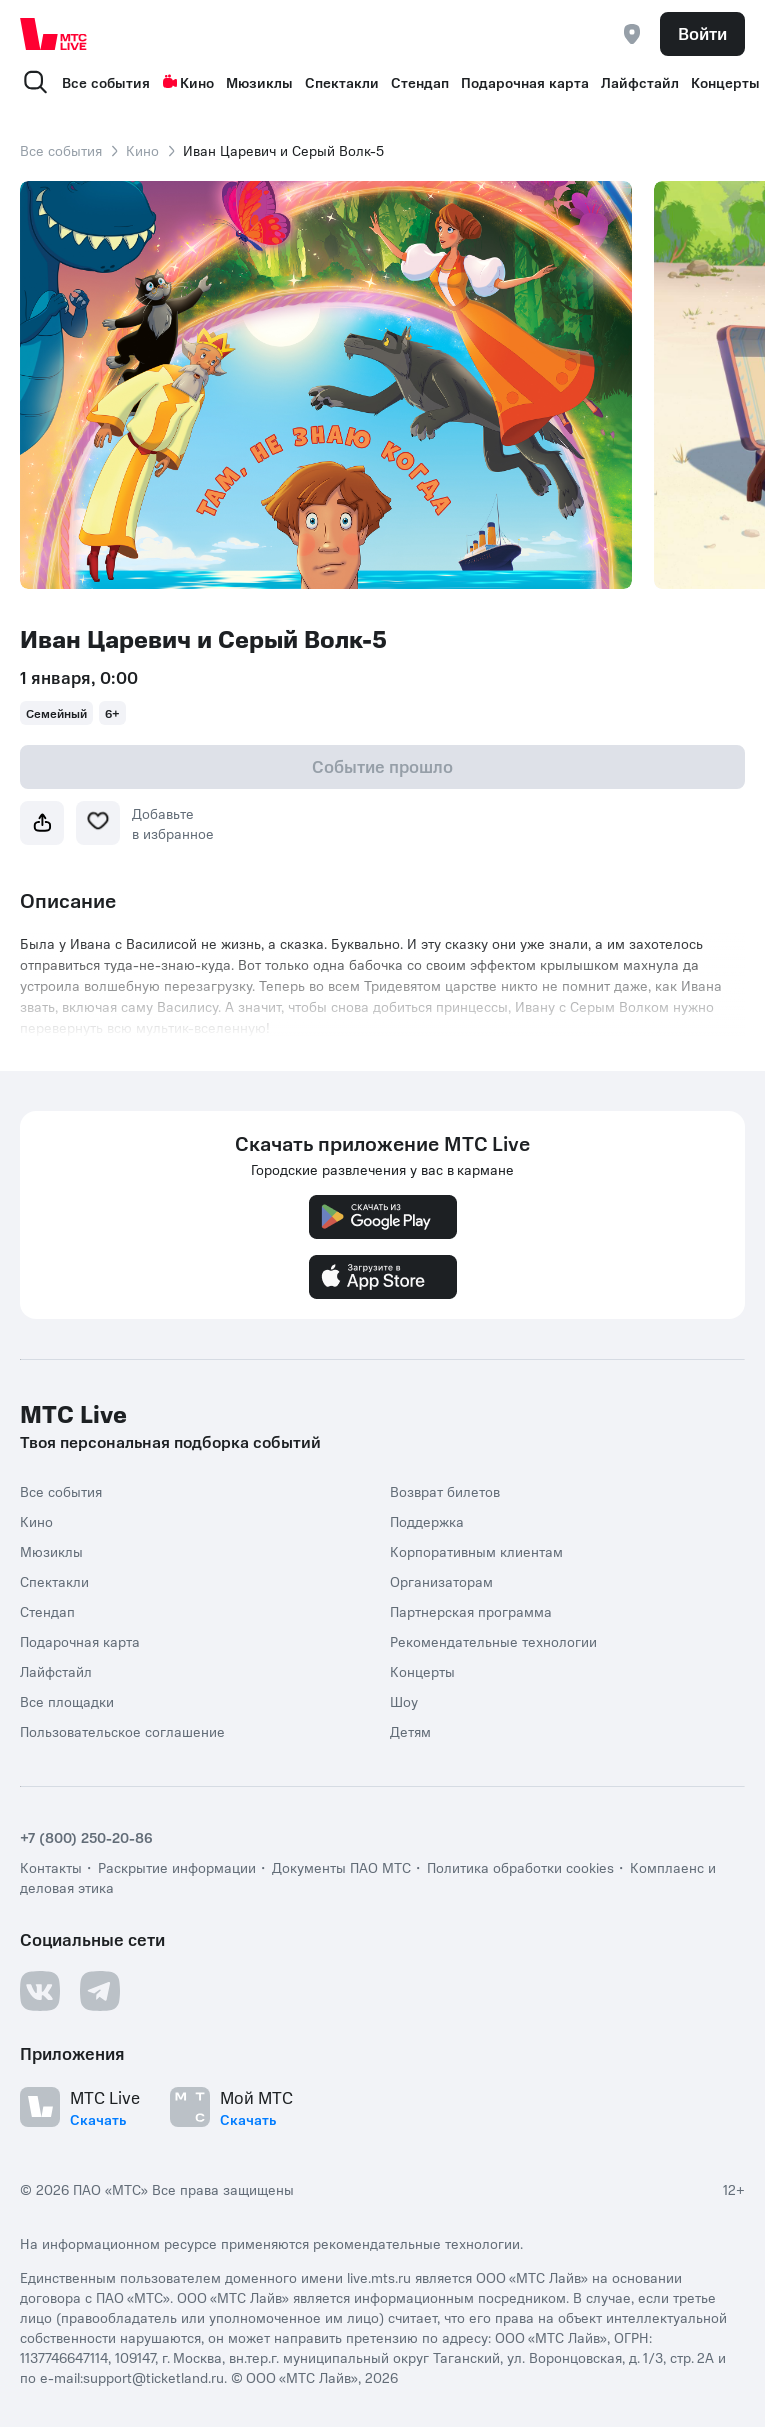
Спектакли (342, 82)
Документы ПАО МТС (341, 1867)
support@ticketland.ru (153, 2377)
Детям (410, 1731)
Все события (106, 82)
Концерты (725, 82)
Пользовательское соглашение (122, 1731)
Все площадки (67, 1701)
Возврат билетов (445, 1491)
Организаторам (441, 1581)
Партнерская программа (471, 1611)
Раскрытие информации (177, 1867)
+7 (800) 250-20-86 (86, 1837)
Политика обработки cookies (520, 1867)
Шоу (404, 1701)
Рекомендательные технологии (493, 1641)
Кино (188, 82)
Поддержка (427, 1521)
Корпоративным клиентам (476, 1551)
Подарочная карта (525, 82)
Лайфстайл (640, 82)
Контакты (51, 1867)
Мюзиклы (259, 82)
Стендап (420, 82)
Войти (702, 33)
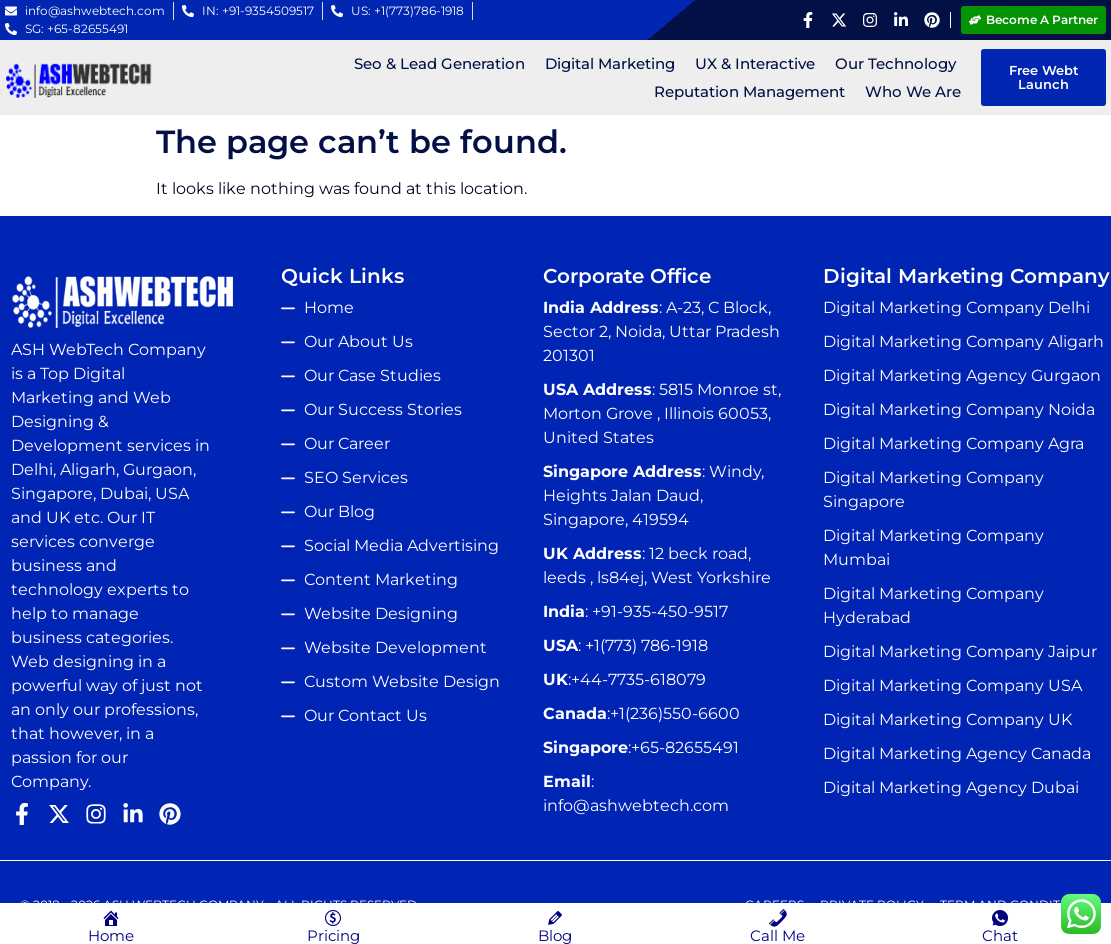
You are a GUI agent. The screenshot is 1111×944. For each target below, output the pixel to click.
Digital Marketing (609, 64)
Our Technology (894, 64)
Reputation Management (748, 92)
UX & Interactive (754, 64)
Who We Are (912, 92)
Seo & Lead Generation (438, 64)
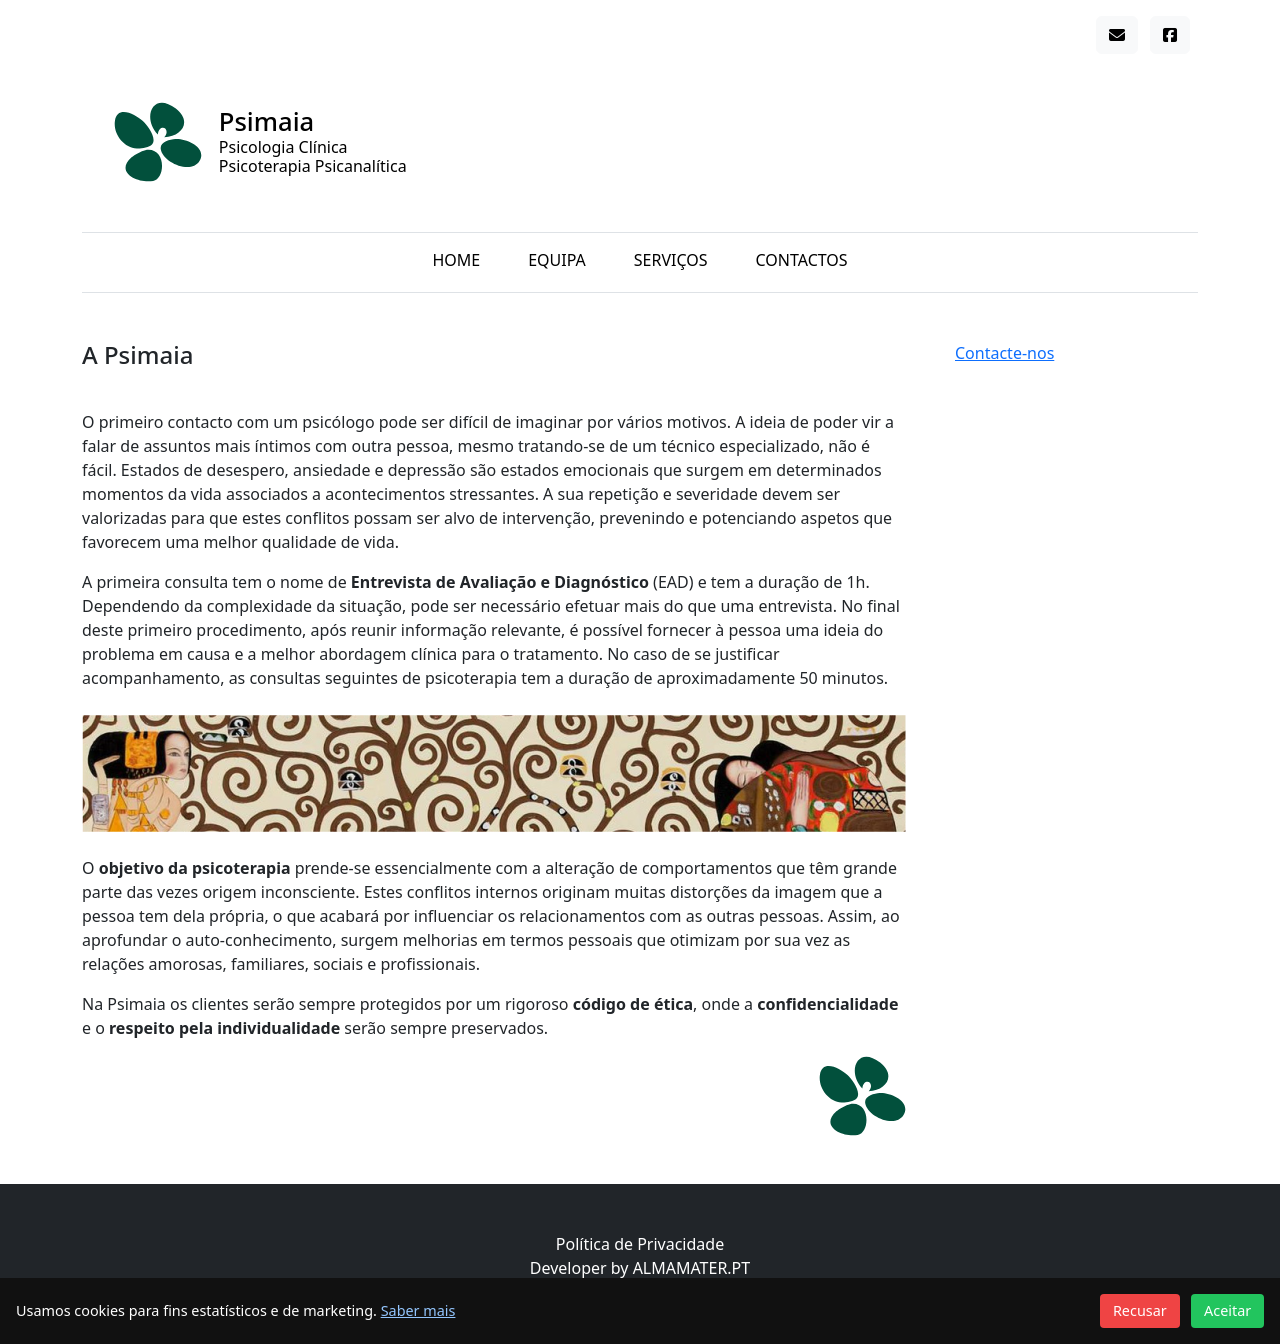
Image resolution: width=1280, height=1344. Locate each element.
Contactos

***

Work instructions –
Go through the records above and copy every line with the word "each".

Answer to the problem –
You are a GUI agent. The screenshot is 1111×944. For each target below, output the pixel to click.
Image resolution: width=1280, height=1344. Locate each element.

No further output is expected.